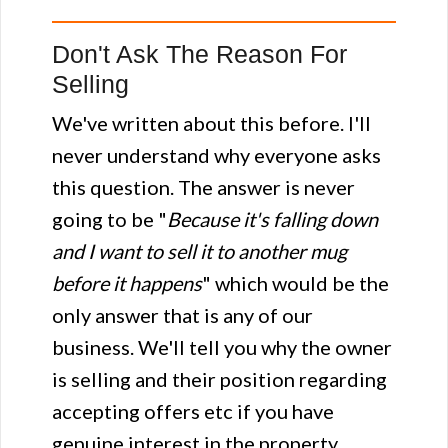
Don't Ask The Reason For
Selling
We've written about this before. I'll
never understand why everyone asks
this question. The answer is never
going to be "
Because it's falling down
and I want to sell it to another mug
before it happens
" which would be the
only answer that is any of our
business. We'll tell you why the owner
is selling and their position regarding
accepting offers etc if you have
genuine interest in the property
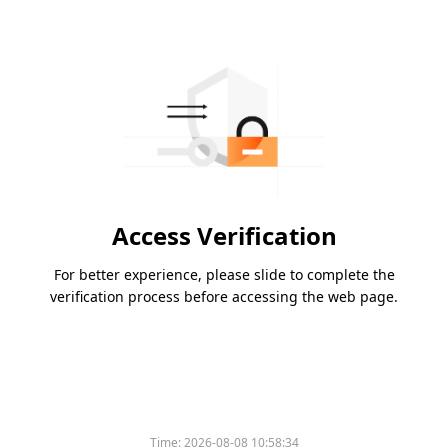
Access Verification
For better experience, please slide to complete the
verification process before accessing the web page.
Time:
2026-08-08 10:58:34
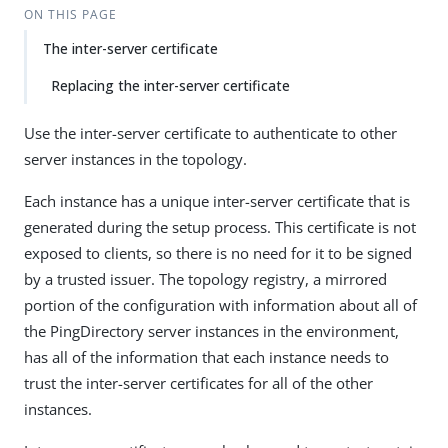
ON THIS PAGE
The inter-server certificate
Replacing the inter-server certificate
Use the inter-server certificate to authenticate to other
server instances in the topology.
Each instance has a unique inter-server certificate that is
generated during the setup process. This certificate is not
exposed to clients, so there is no need for it to be signed
by a trusted issuer. The topology registry, a mirrored
portion of the configuration with information about all of
the PingDirectory server instances in the environment,
has all of the information that each instance needs to
trust the inter-server certificates for all of the other
instances.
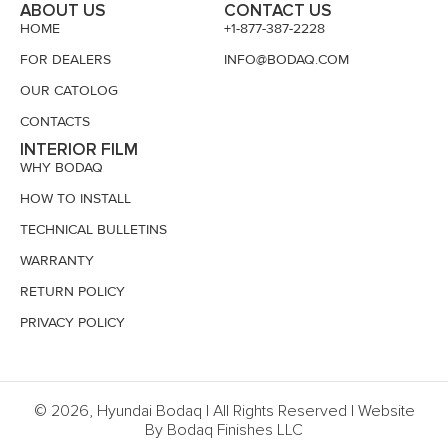
ABOUT US
CONTACT US
HOME
+1-877-387-2228
FOR DEALERS
INFO@BODAQ.COM
OUR CATOLOG
CONTACTS
INTERIOR FILM
WHY BODAQ
HOW TO INSTALL
TECHNICAL BULLETINS
WARRANTY
RETURN POLICY
PRIVACY POLICY
© 2026, Hyundai Bodaq | All Rights Reserved | Website
By Bodaq Finishes LLC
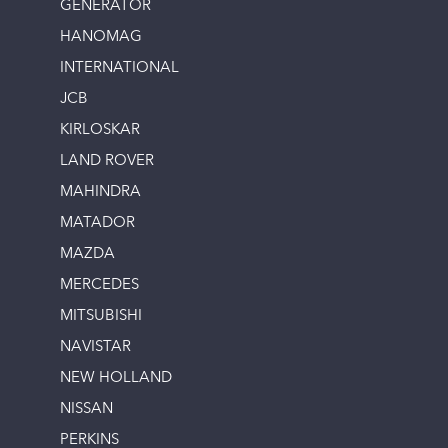
GENERATOR
HANOMAG
INTERNATIONAL
JCB
KIRLOSKAR
LAND ROVER
MAHINDRA
MATADOR
MAZDA
MERCEDES
MITSUBISHI
NAVISTAR
NEW HOLLAND
NISSAN
PERKINS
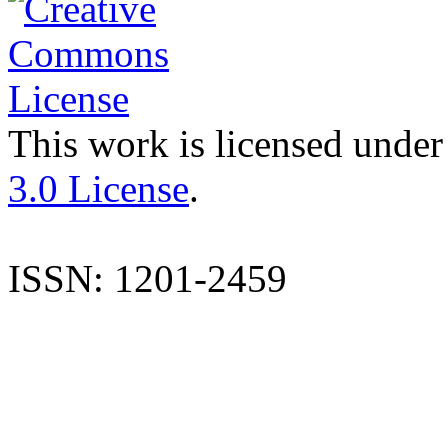
This work is licensed under
3.0 License
.
ISSN: 1201-2459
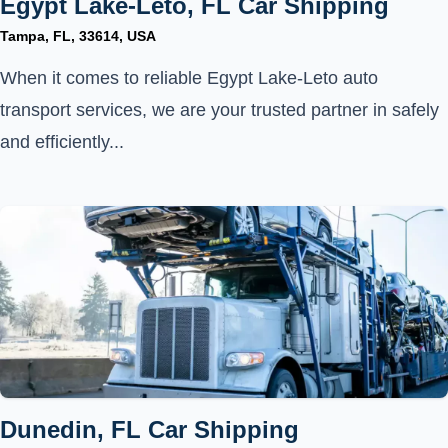
Egypt Lake-Leto, FL Car Shipping
Tampa, FL, 33614, USA
When it comes to reliable Egypt Lake-Leto auto
transport services, we are your trusted partner in safely
and efficiently...
Dunedin, FL Car Shipping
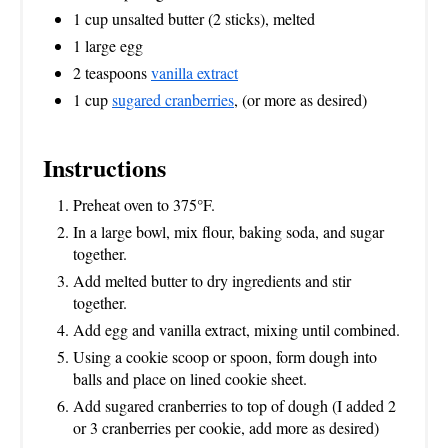
1 cup unsalted butter (2 sticks), melted
1 large egg
2 teaspoons
vanilla extract
1 cup
sugared cranberries
, (or more as desired)
Instructions
Preheat oven to 375°F.
In a large bowl, mix flour, baking soda, and sugar
together.
Add melted butter to dry ingredients and stir
together.
Add egg and vanilla extract, mixing until combined.
Using a cookie scoop or spoon, form dough into
balls and place on lined cookie sheet.
Add sugared cranberries to top of dough (I added 2
or 3 cranberries per cookie, add more as desired)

> **What the task asks**
Set down, exactly and without anything extra, every line from the one that contains "balls and place on lined cookie sheet." through the final line of the material.

> **Answer to this exercise**
balls and place on lined cookie sheet.
Add sugared cranberries to top of dough (I added 2
or 3 cranberries per cookie, add more as desired)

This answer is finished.